■ **Exercise details**
Pictures stay out; please output the remaining data exactly.

■ **Records for processing**
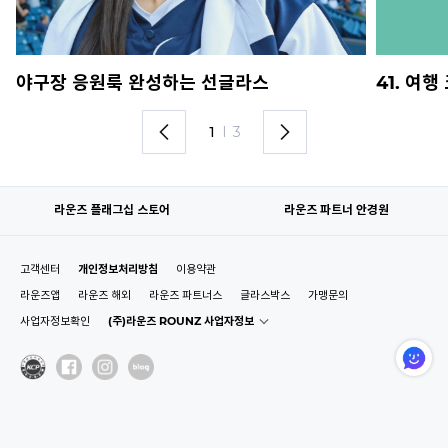
야구장 응원룩 완성하는 선글라스
41. 여
1
I
3
라운즈 플래그십 스토어
라운즈 파트너 안경원
고객센터
개인정보처리방침
이용약관
라운즈앱
라운즈 해외
라운즈 파트너스
글라스박스
가맹문의
사업자정보확인
(주)라운즈 ROUNZ 사업자정보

■ **Written response**
야구장 응원룩 완성하는 선글라스
41. 여
1
I
3
라운즈 플래그십 스토어
라운즈 파트너 안경원
고객센터
개인정보처리방침
이용약관
라운즈앱
라운즈 해외
라운즈 파트너스
글라스박스
가맹문의
사업자정보확인
(주)라운즈 ROUNZ 사업자정보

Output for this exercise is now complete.